What the task asks:
The reply should hold only the lines below from the one with "Ciudad de los Ángeles (116, 2191)" to the end, each copied exactly.

Stored items

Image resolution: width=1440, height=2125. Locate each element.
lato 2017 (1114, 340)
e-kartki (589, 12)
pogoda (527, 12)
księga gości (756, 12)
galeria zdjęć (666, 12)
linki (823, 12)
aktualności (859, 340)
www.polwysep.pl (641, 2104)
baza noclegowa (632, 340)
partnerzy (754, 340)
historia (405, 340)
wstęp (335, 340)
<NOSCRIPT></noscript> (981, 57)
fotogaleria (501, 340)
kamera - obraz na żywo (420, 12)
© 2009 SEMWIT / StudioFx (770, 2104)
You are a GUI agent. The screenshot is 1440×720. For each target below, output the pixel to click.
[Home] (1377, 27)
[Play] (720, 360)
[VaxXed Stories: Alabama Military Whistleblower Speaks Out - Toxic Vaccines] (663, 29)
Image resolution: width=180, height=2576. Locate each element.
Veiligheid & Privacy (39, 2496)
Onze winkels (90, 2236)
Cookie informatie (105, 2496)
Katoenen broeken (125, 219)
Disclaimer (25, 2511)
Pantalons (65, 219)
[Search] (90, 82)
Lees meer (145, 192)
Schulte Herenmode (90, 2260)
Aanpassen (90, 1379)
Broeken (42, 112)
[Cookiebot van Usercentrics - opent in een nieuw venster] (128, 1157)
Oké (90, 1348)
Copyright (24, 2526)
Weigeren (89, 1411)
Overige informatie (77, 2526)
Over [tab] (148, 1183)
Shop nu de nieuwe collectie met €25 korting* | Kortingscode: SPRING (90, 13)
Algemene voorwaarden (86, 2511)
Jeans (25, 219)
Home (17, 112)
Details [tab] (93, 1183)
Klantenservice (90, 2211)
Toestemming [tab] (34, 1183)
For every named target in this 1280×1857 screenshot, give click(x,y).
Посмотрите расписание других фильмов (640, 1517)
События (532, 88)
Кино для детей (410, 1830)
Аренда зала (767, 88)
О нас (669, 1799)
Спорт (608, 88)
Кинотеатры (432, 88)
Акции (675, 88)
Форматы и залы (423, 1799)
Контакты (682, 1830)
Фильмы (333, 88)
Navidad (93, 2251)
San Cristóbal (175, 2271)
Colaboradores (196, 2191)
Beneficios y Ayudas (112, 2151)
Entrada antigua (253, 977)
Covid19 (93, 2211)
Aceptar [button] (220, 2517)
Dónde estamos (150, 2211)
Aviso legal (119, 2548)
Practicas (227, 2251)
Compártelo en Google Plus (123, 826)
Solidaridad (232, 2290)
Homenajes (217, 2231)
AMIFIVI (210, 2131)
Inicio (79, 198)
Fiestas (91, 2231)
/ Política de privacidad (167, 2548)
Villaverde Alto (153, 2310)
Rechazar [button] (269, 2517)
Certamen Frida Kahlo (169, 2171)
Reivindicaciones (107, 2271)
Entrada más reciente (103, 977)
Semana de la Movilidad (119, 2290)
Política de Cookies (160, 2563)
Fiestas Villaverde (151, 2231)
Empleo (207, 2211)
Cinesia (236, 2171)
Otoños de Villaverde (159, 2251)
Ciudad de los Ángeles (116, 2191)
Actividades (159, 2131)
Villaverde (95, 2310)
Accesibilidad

Response to this task:
Ciudad de los Ángeles (116, 2191)
Actividades (159, 2131)
Villaverde (95, 2310)
Accesibilidad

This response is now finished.